Various responses to this development suggest themselves.  My first thought was to move.  That's not a hysterical reaction, steeped in hyperbole.  Rather, it's a pragmatic solution to a central question:  Do I really want to live in Donald Trump's America?  Why not move to Australia or New Zealand, or to Canada, or even Belize (where they speak English, not that it's a problem)?

See, for the first time in my lifetime, in Wednesday's early-morning hours, I felt ashamed to be an American.

I didn't feel this way when George W. Bush was elected, because even though I thought he was a buffoon, he did have significant experience at the business of governing.  In fact, I believed--and still believe--that Bush was and is a good man who tried his best, sometimes under very difficult circumstances, to do his job in a way that would benefit people.  While we have strong disagreements about the best way to do that, I believe that his goal was to leave things better than he found them.  He may have failed, but I'm talking about motivations.

Donald Trump, by contrast...I can't speak to what's going on inside his mind.  But his words, his plans, his rhetoric, his behavior—all of them point to a classless, uncouth person who lacks decorum, who acts exclusively in his own self-interest, and who is willing to access his constituents' darker inner hatred of others to achieve his goals.  He is a disgusting human being who has no place in the Oval Office.  Unfortunately, the framers of the Constitution failed to include "not being a disgusting human being" among the qualifications for the Presidency.

I thought we were better than that.  I thought we had finally turned the corner and moved past that.  Unfortunately, we have not.

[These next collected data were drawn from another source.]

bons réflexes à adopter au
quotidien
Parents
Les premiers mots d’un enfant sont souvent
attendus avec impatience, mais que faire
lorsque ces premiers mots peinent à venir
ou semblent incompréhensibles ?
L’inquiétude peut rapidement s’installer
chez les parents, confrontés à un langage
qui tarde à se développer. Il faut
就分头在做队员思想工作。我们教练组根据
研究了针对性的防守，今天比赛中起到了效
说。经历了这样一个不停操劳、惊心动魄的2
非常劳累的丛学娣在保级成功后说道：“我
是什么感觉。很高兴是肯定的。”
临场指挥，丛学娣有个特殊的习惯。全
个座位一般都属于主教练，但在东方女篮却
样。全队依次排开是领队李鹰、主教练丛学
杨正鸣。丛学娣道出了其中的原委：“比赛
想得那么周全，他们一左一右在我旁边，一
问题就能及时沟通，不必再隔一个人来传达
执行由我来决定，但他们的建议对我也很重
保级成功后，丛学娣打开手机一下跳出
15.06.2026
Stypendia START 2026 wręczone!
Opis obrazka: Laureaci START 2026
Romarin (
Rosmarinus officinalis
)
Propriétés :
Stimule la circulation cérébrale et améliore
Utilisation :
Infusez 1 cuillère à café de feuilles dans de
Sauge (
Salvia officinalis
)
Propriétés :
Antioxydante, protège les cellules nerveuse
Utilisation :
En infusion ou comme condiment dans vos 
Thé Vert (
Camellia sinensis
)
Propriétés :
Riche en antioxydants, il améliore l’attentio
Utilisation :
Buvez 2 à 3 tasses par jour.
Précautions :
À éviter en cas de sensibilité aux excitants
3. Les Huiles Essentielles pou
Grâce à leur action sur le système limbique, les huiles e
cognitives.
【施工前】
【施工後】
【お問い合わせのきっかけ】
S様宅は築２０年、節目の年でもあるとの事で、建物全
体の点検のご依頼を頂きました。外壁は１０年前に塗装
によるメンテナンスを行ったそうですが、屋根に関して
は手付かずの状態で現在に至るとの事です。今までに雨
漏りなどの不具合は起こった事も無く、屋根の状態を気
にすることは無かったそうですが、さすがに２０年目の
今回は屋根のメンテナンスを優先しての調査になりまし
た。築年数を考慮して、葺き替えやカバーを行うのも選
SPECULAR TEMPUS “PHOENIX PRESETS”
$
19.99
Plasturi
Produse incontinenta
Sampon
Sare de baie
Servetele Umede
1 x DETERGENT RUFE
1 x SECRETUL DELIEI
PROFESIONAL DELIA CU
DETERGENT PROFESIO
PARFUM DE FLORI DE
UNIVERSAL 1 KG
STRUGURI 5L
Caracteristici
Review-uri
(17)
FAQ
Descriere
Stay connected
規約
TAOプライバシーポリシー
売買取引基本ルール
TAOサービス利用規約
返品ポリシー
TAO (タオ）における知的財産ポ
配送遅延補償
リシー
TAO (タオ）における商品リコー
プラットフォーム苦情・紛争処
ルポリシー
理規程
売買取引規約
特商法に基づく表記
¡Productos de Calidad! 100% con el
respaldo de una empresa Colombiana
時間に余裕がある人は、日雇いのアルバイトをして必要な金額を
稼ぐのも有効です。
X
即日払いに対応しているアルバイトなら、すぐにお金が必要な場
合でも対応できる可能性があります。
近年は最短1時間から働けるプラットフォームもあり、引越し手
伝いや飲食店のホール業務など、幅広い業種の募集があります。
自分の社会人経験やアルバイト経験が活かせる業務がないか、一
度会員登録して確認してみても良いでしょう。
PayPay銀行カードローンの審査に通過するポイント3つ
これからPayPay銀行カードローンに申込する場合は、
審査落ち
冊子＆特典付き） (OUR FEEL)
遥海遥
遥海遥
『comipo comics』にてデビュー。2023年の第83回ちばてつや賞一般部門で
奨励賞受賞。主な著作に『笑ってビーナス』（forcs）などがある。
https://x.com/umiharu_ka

I should make clear, of course, that I do not believe that everyone who voted for Trump hates racial and sexual and religious minorities.  But everyone who voted for him is willing to tolerate, activate, and use that sort of hatred, as long as it doesn't interfere with their goals.  In a way, that's far worse.

See, the problem with Jim Crow wasn't only that the laws and the policies themselves we so onerous and degrading--it was also all the ostensibly good people who stood by and let it happen, who couldn't be bothered to take a stand.

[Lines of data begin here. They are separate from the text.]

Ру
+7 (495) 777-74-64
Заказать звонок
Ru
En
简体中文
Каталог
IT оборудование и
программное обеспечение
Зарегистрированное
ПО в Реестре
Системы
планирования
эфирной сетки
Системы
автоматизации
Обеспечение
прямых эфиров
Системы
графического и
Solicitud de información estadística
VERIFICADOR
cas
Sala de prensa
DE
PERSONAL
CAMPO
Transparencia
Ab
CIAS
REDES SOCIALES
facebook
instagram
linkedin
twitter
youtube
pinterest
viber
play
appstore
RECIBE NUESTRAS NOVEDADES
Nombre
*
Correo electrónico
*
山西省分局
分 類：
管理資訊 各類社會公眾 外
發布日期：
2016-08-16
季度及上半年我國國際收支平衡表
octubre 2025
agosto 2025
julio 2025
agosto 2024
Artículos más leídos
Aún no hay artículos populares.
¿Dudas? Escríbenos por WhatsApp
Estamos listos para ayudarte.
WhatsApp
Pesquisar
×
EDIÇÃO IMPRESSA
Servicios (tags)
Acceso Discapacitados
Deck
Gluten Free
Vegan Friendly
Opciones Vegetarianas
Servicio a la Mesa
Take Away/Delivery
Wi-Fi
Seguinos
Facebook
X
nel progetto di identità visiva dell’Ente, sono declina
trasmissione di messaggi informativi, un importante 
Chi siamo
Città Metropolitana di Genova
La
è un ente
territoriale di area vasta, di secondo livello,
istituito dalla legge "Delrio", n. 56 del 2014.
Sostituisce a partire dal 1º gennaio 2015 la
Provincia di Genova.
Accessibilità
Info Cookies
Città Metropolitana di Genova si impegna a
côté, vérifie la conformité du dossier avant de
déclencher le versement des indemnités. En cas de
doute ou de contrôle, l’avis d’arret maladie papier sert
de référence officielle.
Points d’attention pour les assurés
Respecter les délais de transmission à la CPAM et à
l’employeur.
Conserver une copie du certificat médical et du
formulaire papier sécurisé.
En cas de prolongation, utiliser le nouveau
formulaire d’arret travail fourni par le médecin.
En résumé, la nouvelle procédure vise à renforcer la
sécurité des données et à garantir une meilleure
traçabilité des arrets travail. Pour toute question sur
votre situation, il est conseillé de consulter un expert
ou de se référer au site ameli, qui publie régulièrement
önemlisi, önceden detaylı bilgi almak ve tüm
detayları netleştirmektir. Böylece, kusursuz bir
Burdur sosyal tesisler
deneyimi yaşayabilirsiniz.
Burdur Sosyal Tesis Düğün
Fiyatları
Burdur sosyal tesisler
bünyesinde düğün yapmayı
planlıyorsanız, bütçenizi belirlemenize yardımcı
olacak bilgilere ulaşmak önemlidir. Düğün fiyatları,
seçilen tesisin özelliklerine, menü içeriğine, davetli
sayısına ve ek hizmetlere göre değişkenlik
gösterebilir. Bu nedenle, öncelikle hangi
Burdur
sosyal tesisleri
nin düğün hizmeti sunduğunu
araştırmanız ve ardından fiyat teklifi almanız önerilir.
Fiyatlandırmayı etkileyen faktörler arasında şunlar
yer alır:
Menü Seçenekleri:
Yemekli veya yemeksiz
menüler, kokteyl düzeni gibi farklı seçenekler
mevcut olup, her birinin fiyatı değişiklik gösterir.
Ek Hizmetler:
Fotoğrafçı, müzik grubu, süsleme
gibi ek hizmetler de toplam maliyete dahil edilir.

So let's not mince words:  Even if you don't personally hate black people and Latinos and homosexuals and Muslims and disabled people, and even if you personally think that women shouldn't be subjected to sexual assault and degradation, if you voted for Trump, you said, loud and clear, that you are completely OK with people who do think that way having access to the levers of power in this country.

And that, my friends, is a viewpoint that I find shameful, and I'm not afraid to say it.  If it offends you, tough. It's up to you to repent of that particular sin.

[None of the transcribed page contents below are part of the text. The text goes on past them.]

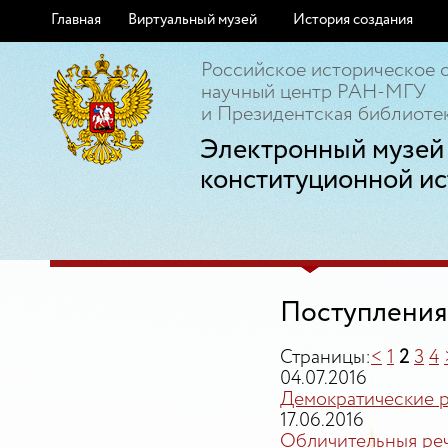
Главная
Виртуальный музей
История создания
Российское историческое 
научный центр РАН-МГУ
и Президентская библиотек
Электронный музей
конституционной ис
Поступления
Страницы:
<
1
2
3
4
04.07.2016
Демократические 
17.06.2016
Обличительныя реч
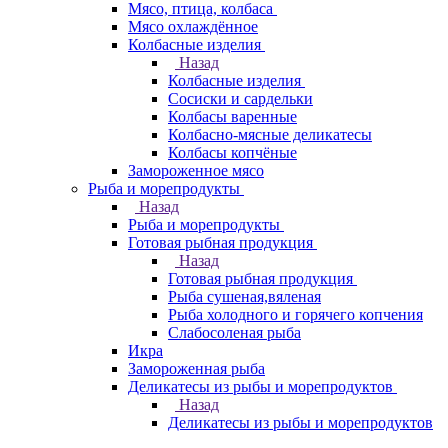
Мясо, птица, колбаса
Мясо охлаждённое
Колбасные изделия
Назад
Колбасные изделия
Сосиски и сардельки
Колбасы варенные
Колбасно-мясные деликатесы
Колбасы копчёные
Замороженное мясо
Рыба и морепродукты
Назад
Рыба и морепродукты
Готовая рыбная продукция
Назад
Готовая рыбная продукция
Рыба сушеная,вяленая
Рыба холодного и горячего копчения
Слабосоленая рыба
Икра
Замороженная рыба
Деликатесы из рыбы и морепродуктов
Назад
Деликатесы из рыбы и морепродуктов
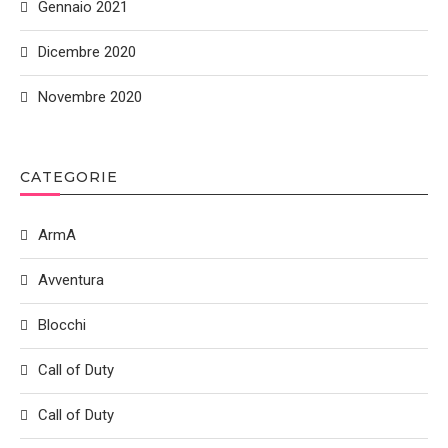
Gennaio 2021
Dicembre 2020
Novembre 2020
CATEGORIE
ArmA
Avventura
Blocchi
Call of Duty
Call of Duty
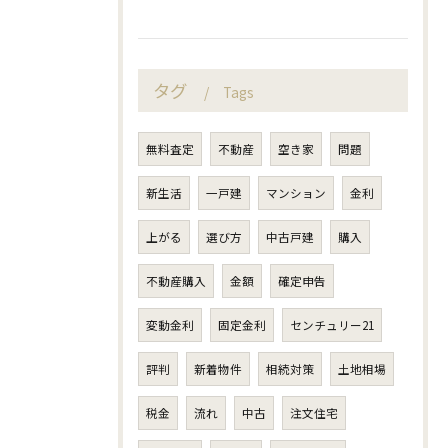
タグ
Tags
無料査定
不動産
空き家
問題
新生活
一戸建
マンション
金利
上がる
選び方
中古戸建
購入
不動産購入
金額
確定申告
変動金利
固定金利
センチュリー21
評判
新着物件
相続対策
土地相場
税金
流れ
中古
注文住宅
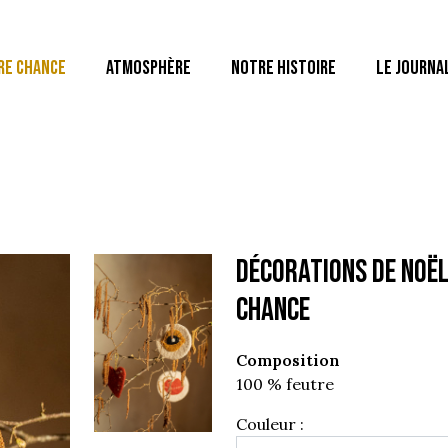
RE CHANCE
ATMOSPHÈRE
NOTRE HISTOIRE
LE JOURNA
DÉCORATIONS DE NOËL
chance
Composition
100 % feutre
Couleur :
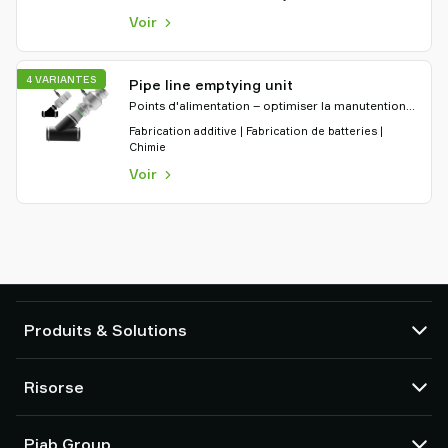
Voir
4 VARIANTES
Pipe line emptying unit
Points d'alimentation – optimiser la manutention
des matériaux
Fabrication additive | Fabrication de batteries |
Chimie
Voir
Produits & Solutions
Pompes et éjecteurs à vide
Risorse
Ventouses et préhenseurs souples
Composants de main de préhension robotisée (EOAT)
CAD centre
Piab Group
Solutions de préhension pour robots et cobots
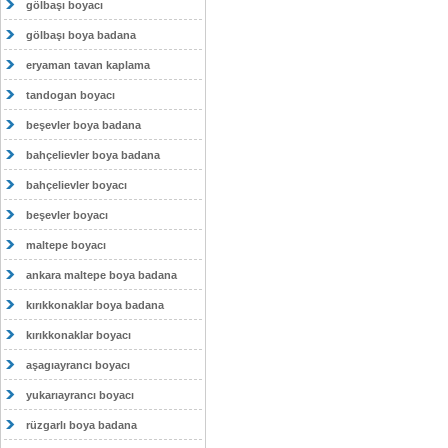
gölbaşı boyacı
gölbaşı boya badana
eryaman tavan kaplama
tandogan boyacı
beşevler boya badana
bahçelievler boya badana
bahçelievler boyacı
beşevler boyacı
maltepe boyacı
ankara maltepe boya badana
kırıkkonaklar boya badana
kırıkkonaklar boyacı
aşagıayrancı boyacı
yukarıayrancı boyacı
rüzgarlı boya badana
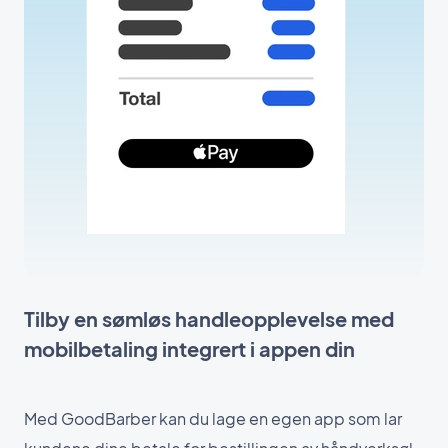
Tilby en sømløs handleopplevelse med
mobilbetaling integrert i appen din
Med GoodBarber kan du lage en egen app som lar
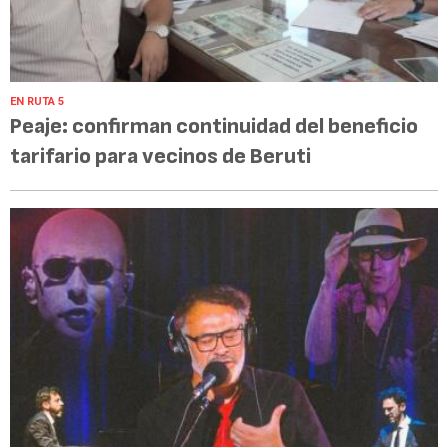
EN RUTA 5
Peaje: confirman continuidad del beneficio
tarifario para vecinos de Beruti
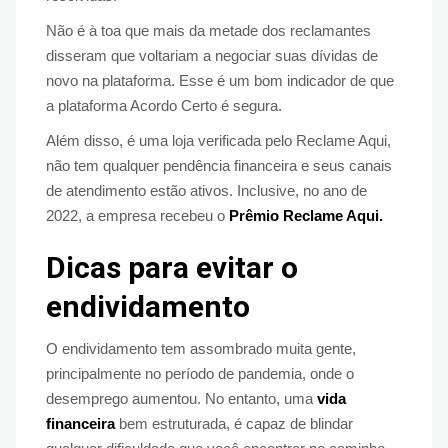
Não é à toa que mais da metade dos reclamantes
disseram que voltariam a negociar suas dívidas de
novo na plataforma. Esse é um bom indicador de que
a plataforma Acordo Certo é segura.
Além disso, é uma loja verificada pelo Reclame Aqui,
não tem qualquer pendência financeira e seus canais
de atendimento estão ativos. Inclusive, no ano de
2022, a empresa recebeu o
Prêmio Reclame Aqui.
Dicas para evitar o
endividamento
O endividamento tem assombrado muita gente,
principalmente no período de pandemia, onde o
desemprego aumentou. No entanto, uma
vida
financeira
bem estruturada, é capaz de blindar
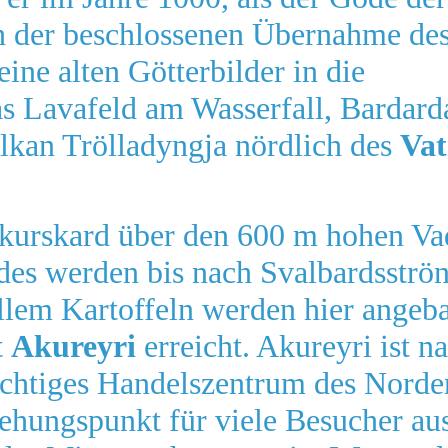
ch der beschlossenen Übernahme de
eine alten Götterbilder in die
s Lavafeld am Wasserfall, Bardard
lkan Trölladyngja nördlich des
Vat
kurskard über den 600 m hohen Va
des werden bis nach Svalbardsströn
allem Kartoffeln werden hier angeb
t
Akureyri
erreicht. Akureyri ist n
ichtiges Handelszentrum des Norden
iehungspunkt für viele Besucher au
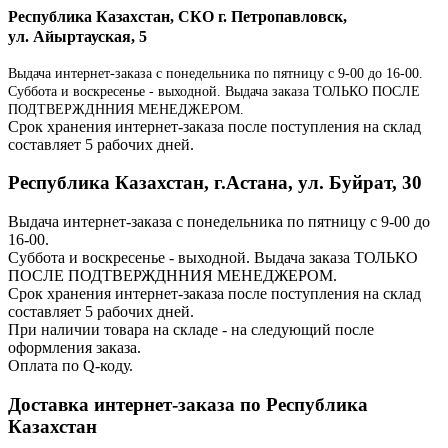
Республика Казахстан, СКО г. Петропавловск,
ул. Айыртауская, 5
Выдача интернет-заказа с понедельника по пятницу с 9-00 до 16-00.
Суббота и воскресенье - выходной. Выдача заказа ТОЛЬКО ПОСЛЕ
ПОДТВЕРЖДННИЯ МЕНЕДЖЕРОМ.
Срок хранения интернет-заказа после поступления на склад
составляет 5 рабочих дней.
Республика Казахстан, г.Астана, ул. Буйрат, 30
Выдача интернет-заказа с понедельника по пятницу с 9-00 до
16-00.
Суббота и воскресенье - выходной. Выдача заказа ТОЛЬКО
ПОСЛЕ ПОДТВЕРЖДННИЯ МЕНЕДЖЕРОМ.
Срок хранения интернет-заказа после поступления на склад
составляет 5 рабочих дней.
При наличии товара на складе - на следующий после
оформления заказа.
Оплата по Q-коду.
Доставка интернет-заказа по Республика
Казахстан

So, in the end, the most important question is, "What do we do now?"

The next four years are going to be tough.  Even if Trump ends up resigning or getting removed from office—I think the odds of that are far greater than any president in my lifetime (I was born more than a year after Nixon resigned)—the next guy in line is no better and is in many ways much worse.  So our goal is to spend the next four years limiting the damage that these people have caused us, as best we can.

We will not be able to do a lot to stop this runaway freight train, but maybe we can slow it down, and maybe we can make sure that if anyone has to feel the pain this causes, that pain is visited on the people who caused it.  I don't have specifics on that point, but I do have the general solution. 

We oppose everything.

We use every available lever, every parliamentary trick, every delay tactic, everything we have at our disposal, to oppose this hateful agenda.

We use the courts and the court of public opinion.  We protest. We sue. We kick and scream and yell.  We rise up.  We say no, even if it's something we might like.

We make them earn everything.

Above all, we stay and fight, because this is our America, too, and we have a duty to save her.